*EXERCISE*.
Only the lines of the data below from the one with "Quick Links" through the one with "chiatrist in Karachi" are wanted. Repeat them exactly.

(Records contained in a dataset)
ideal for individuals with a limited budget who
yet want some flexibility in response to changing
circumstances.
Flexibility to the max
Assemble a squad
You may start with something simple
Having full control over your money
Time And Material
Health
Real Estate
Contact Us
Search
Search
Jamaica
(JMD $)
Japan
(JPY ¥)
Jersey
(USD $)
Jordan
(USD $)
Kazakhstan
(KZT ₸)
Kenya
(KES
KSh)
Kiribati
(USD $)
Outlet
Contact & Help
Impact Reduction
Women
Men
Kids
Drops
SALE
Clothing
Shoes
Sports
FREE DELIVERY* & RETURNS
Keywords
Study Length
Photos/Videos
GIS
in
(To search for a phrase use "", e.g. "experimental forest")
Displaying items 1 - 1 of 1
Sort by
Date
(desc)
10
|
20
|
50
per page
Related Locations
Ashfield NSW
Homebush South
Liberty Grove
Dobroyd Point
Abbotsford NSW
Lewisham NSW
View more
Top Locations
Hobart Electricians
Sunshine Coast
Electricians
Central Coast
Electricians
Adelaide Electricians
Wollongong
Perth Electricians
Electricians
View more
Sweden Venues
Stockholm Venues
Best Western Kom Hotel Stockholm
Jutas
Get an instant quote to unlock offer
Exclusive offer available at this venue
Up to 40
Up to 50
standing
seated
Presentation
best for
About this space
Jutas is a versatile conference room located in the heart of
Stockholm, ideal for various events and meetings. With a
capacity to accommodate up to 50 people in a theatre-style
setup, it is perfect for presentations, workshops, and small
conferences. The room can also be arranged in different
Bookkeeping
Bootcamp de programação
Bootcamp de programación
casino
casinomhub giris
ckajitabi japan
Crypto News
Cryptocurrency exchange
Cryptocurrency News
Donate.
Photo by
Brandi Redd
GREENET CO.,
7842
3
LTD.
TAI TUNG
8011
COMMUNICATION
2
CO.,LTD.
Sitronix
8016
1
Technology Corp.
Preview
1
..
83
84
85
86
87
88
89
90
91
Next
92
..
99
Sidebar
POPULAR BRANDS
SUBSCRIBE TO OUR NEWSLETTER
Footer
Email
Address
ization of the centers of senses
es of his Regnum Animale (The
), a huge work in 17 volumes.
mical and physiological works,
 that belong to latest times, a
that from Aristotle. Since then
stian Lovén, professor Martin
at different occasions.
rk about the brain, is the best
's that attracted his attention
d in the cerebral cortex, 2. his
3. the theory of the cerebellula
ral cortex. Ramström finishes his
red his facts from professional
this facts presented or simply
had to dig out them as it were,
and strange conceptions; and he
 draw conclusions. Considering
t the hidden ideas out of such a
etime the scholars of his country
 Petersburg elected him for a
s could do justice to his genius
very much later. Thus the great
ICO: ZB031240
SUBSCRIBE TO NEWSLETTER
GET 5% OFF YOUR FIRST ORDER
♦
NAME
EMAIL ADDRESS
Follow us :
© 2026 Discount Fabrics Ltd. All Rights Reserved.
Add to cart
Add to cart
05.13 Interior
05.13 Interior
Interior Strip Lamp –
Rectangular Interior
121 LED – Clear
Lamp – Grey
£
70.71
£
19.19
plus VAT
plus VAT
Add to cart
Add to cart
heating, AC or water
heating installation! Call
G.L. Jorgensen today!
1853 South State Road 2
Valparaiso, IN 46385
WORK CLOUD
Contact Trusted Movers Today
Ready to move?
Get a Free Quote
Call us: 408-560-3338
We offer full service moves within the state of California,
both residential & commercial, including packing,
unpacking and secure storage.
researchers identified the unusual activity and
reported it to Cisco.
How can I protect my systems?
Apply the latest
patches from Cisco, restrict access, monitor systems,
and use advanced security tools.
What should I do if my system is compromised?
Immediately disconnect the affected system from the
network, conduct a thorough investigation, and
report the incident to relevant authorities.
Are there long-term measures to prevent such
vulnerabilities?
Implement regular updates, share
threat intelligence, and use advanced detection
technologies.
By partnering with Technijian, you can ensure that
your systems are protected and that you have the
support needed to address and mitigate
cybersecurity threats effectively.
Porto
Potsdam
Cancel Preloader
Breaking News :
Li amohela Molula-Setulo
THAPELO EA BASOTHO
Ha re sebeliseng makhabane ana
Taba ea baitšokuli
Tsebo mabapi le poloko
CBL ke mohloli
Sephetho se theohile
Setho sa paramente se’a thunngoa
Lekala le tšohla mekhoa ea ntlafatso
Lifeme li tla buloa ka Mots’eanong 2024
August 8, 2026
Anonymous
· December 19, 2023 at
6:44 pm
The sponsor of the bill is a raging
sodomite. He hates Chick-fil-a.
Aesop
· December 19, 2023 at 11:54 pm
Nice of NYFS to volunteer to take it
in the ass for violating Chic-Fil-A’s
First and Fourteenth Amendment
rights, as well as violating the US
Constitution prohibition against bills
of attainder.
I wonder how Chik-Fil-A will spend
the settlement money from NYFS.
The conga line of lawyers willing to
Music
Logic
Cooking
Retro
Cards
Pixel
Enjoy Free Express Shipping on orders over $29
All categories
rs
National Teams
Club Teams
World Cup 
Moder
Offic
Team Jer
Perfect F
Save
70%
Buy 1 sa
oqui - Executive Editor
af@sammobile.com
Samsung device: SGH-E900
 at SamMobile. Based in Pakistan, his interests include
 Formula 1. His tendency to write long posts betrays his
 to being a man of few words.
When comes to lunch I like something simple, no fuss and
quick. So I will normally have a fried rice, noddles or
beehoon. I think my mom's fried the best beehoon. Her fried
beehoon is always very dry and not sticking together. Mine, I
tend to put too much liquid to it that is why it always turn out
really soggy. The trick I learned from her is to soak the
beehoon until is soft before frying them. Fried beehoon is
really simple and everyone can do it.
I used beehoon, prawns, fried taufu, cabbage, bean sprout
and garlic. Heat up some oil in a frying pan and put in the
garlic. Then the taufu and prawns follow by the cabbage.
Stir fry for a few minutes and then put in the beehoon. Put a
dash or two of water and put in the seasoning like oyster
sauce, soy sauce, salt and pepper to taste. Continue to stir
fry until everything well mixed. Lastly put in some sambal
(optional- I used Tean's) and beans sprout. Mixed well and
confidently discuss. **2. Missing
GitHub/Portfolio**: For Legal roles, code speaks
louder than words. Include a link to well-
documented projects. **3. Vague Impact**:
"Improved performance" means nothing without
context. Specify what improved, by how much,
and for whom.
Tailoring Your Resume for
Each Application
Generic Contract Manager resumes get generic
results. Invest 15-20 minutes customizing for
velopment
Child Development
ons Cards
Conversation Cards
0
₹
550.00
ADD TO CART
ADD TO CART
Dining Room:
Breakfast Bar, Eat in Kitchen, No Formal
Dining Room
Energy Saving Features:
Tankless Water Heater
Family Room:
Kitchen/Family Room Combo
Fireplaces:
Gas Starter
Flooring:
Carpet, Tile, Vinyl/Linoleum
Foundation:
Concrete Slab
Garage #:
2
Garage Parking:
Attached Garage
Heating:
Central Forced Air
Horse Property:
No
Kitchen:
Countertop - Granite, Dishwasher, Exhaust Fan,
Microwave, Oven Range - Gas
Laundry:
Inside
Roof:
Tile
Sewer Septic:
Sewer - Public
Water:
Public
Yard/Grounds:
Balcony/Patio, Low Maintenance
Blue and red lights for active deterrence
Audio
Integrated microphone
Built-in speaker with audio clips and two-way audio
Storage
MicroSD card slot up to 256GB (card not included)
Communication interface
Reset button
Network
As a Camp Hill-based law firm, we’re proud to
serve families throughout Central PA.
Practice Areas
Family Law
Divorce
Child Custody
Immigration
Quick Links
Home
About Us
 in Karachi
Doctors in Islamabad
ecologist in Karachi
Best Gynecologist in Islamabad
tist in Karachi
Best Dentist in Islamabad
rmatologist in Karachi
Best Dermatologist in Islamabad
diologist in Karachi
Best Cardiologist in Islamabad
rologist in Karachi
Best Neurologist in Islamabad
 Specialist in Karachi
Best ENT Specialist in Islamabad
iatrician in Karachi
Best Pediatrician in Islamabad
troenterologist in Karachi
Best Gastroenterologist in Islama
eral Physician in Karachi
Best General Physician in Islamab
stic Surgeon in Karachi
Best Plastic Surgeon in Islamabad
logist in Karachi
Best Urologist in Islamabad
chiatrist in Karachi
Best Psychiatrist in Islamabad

*EXERCISE RESPONSE*.
Quick Links
Home
About Us
 in Karachi
Doctors in Islamabad
ecologist in Karachi
Best Gynecologist in Islamabad
tist in Karachi
Best Dentist in Islamabad
rmatologist in Karachi
Best Dermatologist in Islamabad
diologist in Karachi
Best Cardiologist in Islamabad
rologist in Karachi
Best Neurologist in Islamabad
 Specialist in Karachi
Best ENT Specialist in Islamabad
iatrician in Karachi
Best Pediatrician in Islamabad
troenterologist in Karachi
Best Gastroenterologist in Islama
eral Physician in Karachi
Best General Physician in Islamab
stic Surgeon in Karachi
Best Plastic Surgeon in Islamabad
logist in Karachi
Best Urologist in Islamabad
chiatrist in Karachi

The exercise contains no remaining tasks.